Pavel Emelyanov xemul at parallels.com
Thu Oct 15 02:27:53 PDT 2015


On 10/14/2015 09:54 PM, Tycho Andersen wrote:

>>> Warn  (cr-restore.c:1041): Set CLONE_PARENT | CLONE_NEWPID but it might cause restore problem,because not all kernels support such clone flags combinations!
>>> RTNETLINK answers: File exists
>>> RTNETLINK answers: File exists
>>> RTNETLINK answers: File exists
>>> RTNETLINK answers: File exists
>>>      1: Warn  (sk-unix.c:1229): sk unix: Can't unlink stale socket 0x36a8 peer 0 (name /run/systemd/notify dir -)
>>>      1: Warn  (sk-unix.c:1229): sk unix: Can't unlink stale socket 0x36aa peer 0 (name /run/systemd/private dir -)
>>>      1: Warn  (sk-unix.c:1229): sk unix: Can't unlink stale socket 0x36b4 peer 0 (name /run/systemd/shutdownd dir -)
>>>      1: Warn  (sk-unix.c:1229): sk unix: Can't unlink stale socket 0x36b6 peer 0 (name /run/systemd/journal/dev-log dir -)
>>>      1: Warn  (sk-unix.c:1229): sk unix: Can't unlink stale socket 0x36ba peer 0 (name /run/systemd/journal/stdout dir -)
>>>      1: Warn  (sk-unix.c:1229): sk unix: Can't unlink stale socket 0x36bc peer 0 (name /run/systemd/journal/socket dir -)
>>>      1: Warn  (sk-unix.c:1229): sk unix: Can't unlink stale socket 0x5bad peer 0x70ea (name /run/systemd/journal/stdout dir -)
>>>      1: Warn  (sk-unix.c:1229): sk unix: Can't unlink stale socket 0x6da7 peer 0x3788 (name /run/systemd/journal/stdout dir -)
>>>      1: Warn  (sk-unix.c:1229): sk unix: Can't unlink stale socket 0x6da6 peer 0x5f21 (name /run/systemd/journal/stdout dir -)
>>>      1: Warn  (sk-unix.c:1229): sk unix: Can't unlink stale socket 0x6da8 peer 0x784b (name /run/systemd/journal/stdout dir -)
>>>      1: Warn  (sk-unix.c:1229): sk unix: Can't unlink stale socket 0x6da9 peer 0x6b10 (name /run/systemd/journal/stdout dir -)
>>>      1: Warn  (sk-unix.c:1229): sk unix: Can't unlink stale socket 0x6daa peer 0x6159 (name /run/systemd/journal/stdout dir -)
>>>     68: Error (sk-packet.c:419): Can't bind packet socket: Invalid argument
>>> Error (cr-restore.c:1236): 3159 killed by signal 19
>>> Error (cr-restore.c:1236): 3159 killed by signal 19
>>> Error (cr-restore.c:1933): Restoring FAILED.
> 
> Here the real problem. bind() is failing, probably because the unlink
> above failed.

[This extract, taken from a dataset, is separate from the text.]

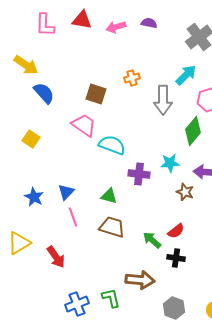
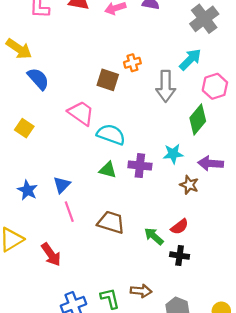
brown square: (96, 94) -> (108, 80), moved
green triangle: (109, 196) -> (108, 170), moved
brown arrow: (140, 280) -> (141, 291), moved, size x0.7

Unfortunately, we don't log the reason for the bind()
> failing, can you try with the attached patch?

The unlink failed with ENOENT, so there's no conflict for bind. Also note,
that we unlink unix socket, but bind the packet one :) so the conflict is
not only not there, but not possible at all ;)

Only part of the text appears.